Sault Ste. Marie’s incumbent Liberal candidate says it was important for his party to call for a September election to finish the job to defeat COVID-19 for good, but recent polling data shows most Canadians don’t agree now is the time to go to the polls.
Reached by phone on Monday, Terry Sheehan said has already begun knocking on doors and putting up signs, after the Governor General Mary Simon agreed on Sunday to dissolve parliament.
He said the door-knocking was done in a COVID-19 friendly way with his wife Lisa and daughter Kate by his side.
“We wore masks and were distanced,” said Sheehan. “What we heard is how much the various supports that we created for Canadians, for Saultites, and how well they worked.”
Sheehan said he heard from a cross-section of the community at the doors, from seniors and youth to small businesspeople, steelworkers and some medical professionals.

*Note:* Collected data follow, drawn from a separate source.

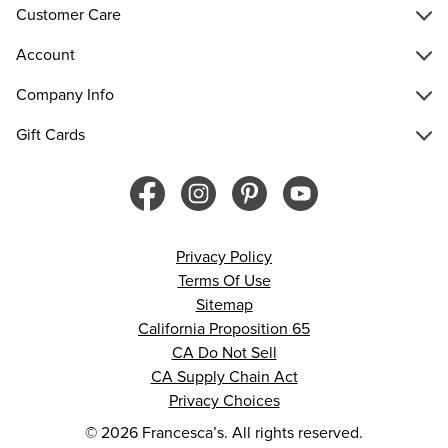
Customer Care
Account
Company Info
Gift Cards
Privacy Policy
Terms Of Use
Sitemap
California Proposition 65
CA Do Not Sell
CA Supply Chain Act
Privacy Choices
© 2026 Francesca’s. All rights reserved.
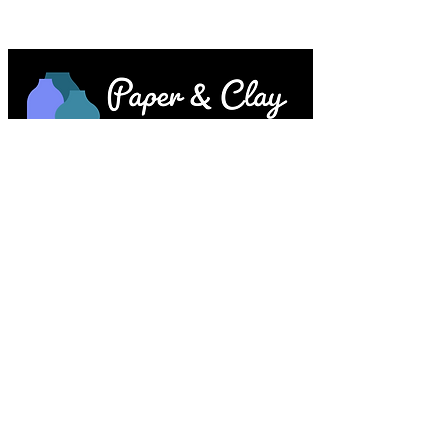
Paper & Clay • 953 Main Street • Melrose,
MA © 2023 by Lesley Keegan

“I have over 20 years of political experience, almost approaching 25 years at different levels. Each election is an opportunity for people to be engaged and have their say. They are going to have that opportunity and it’s an opportunity to have them look at who is best to steer us through and finish the fight on COVID-19,” said Sheehan.
Sheehan said a ‘Team Canada’ approach by the government over the last 18 months has been very effective in dealing with the pandemic.

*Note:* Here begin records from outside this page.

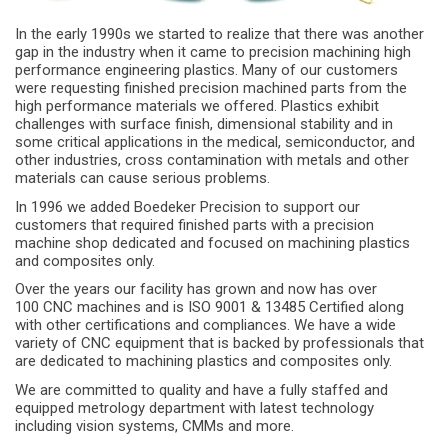
In the early 1990s we started to realize that there was another
gap in the industry when it came to precision machining high
performance engineering plastics. Many of our customers
were requesting finished precision machined parts from the
high performance materials we offered. Plastics exhibit
challenges with surface finish, dimensional stability and in
some critical applications in the medical, semiconductor, and
other industries, cross contamination with metals and other
materials can cause serious problems.
In 1996 we added Boedeker Precision to support our
customers that required finished parts with a precision
machine shop dedicated and focused on machining plastics
and composites only.
Over the years our facility has grown and now has over
100 CNC machines and is ISO 9001 & 13485 Certified along
with other certifications and compliances. We have a wide
variety of CNC equipment that is backed by professionals that
are dedicated to machining plastics and composites only.
We are committed to quality and have a fully staffed and
equipped metrology department with latest technology
including vision systems, CMMs and more.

“What I also heard at the door is we still need to finish the fight for COVID-19. We still need to be there for Canadians, to protect the health and the economic and social realities people are facing.”
Asked if the Saultites answering the doors agree with the need for an election, Sheehan said the opposition has at time tried to block or slow the progression of legislation making its way through the house.
“We have to make sure we continue to have the support out there that is necessary for people and our businesses and institutions to survive,” he said.
Saultites at the door understand this, said Sheehan, but recent polling data by Mainstream Research says 65 per cent of Canadians feel an election is unnecessary at this time. The Liberal government had not lost the confidence of the House of Commons and the scheduled date for the next election was not supposed to be until 2023.
“What I am hearing at the door is that they are pleased with what we have done and they want us to continue doing what we are doing so we can continue to build back better. That’s the feedback I have been receiving,” said Sheehan. “What I am hearing at the door is they want us there and they want us to continue to support everyone.”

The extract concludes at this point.